CHAPITRE 7
Les cochongliers / Avril 2012
Ce matin, ciel gris arrière train de pluie, le haut des montagnes en face est pris dans la brume des nuages. Avec un peu de chance, le ciel s’éclaircira bientôt. J’ai trouvé dans une armoire un texte de G.Clément qui raconte un peu le paysage de la vallée de la Drobie. En Ardèche, dit l’ouvrage, un des grands problèmes vient de la surpopulation des sangliers ou plutôt de ce que l’on appelle aujourd’hui les cochongliers. L’animal issu du croisement entre le cochon d’élevage et le cochon sauvage, le sanglier, possède l’apparence du second mais les capacités de reproduction du premier, capacités trois fois supérieures à celle du sanglier. Ainsi la population grandit à toute vitesse et devient impossible à maitriser. Ce phénomène, jusque là répandu dans le sud de la France, tend aujourd’hui à s’étendre et à gagner le nord, par le biais des grands couverts forestiers à travers lequel cet animal nomade se déplace.
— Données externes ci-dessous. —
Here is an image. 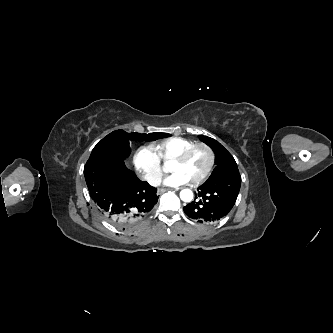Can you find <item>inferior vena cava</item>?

Quand on se promène dans la vallée on est surpris de voir une grande quantité de clôtures électriques, dont la particularité est qu’elles sont composées de deux fils mais dont la hauteur totale n’excède pas les 30 cm. Ces clôtures, on le comprendra à la lecture de cet ouvrage sont en fait mises en place pour préserver les espaces cultivés et les jardins des agressions de l’animal qui cherchant à se nourrir, dévaste tout sur son passage. Il est étonnant de voir qu’à cet endroit la clôture fonctionne à l’inverse de l’usage habituel : elle n’empêche pas l’animal d’élevage de s’échapper mais l’animal sauvage de pénétrer dans la zone cultivée. Et cet état des choses nous ramène étrangement à une époque où l’état sauvage du monde obligeait les hommes à se protéger des agressions extérieures. L’Ardèche, en ce lieu particulier qu’est la vallée de la Drobie est revenue à un moment où l’homme, face à la déprise agricole et à la recolonisation par le végétal et la forêt des espaces anthropisés, doit réoccuper le territoire par le biais de clairière, défrichant autour de lui de petits espaces qui lui suffisent à vivre. Le reste du territoire se ferme et la châtaigneraie s’enfriche.
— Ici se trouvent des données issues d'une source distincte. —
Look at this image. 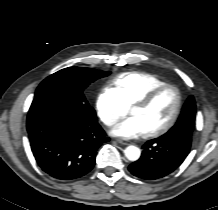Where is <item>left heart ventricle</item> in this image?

Le sanglier, ravi de cette dynamique, y trouve lui un terrain de jeu et de vie immense, dans lequel il n’a aucun prédateur excepté les chasseurs qui au moyen des battues organise la mise à mort des animaux. La perversité de ce système est que la chasse avant d’être un moyen de régulation des populations animales est un jeu et un loisir, dont on ne saurait pas, semble-t-il, se passer. Et pour que le jeu et l’excitation perdurent, il faut que les proies durent également. Aussi la rumeur veut que ces chasseurs aient eux-même procédé au croisement donnant naissance au cochonglier. Et lorsque la population, excédée, réclame des battues avec lieutenants et rabatteurs on les accuse de réquisitionner certains d’entre eux pour éloigner une partie des animaux du champ de bataille s’assurant par là un renouvellement perpétuel du gibier.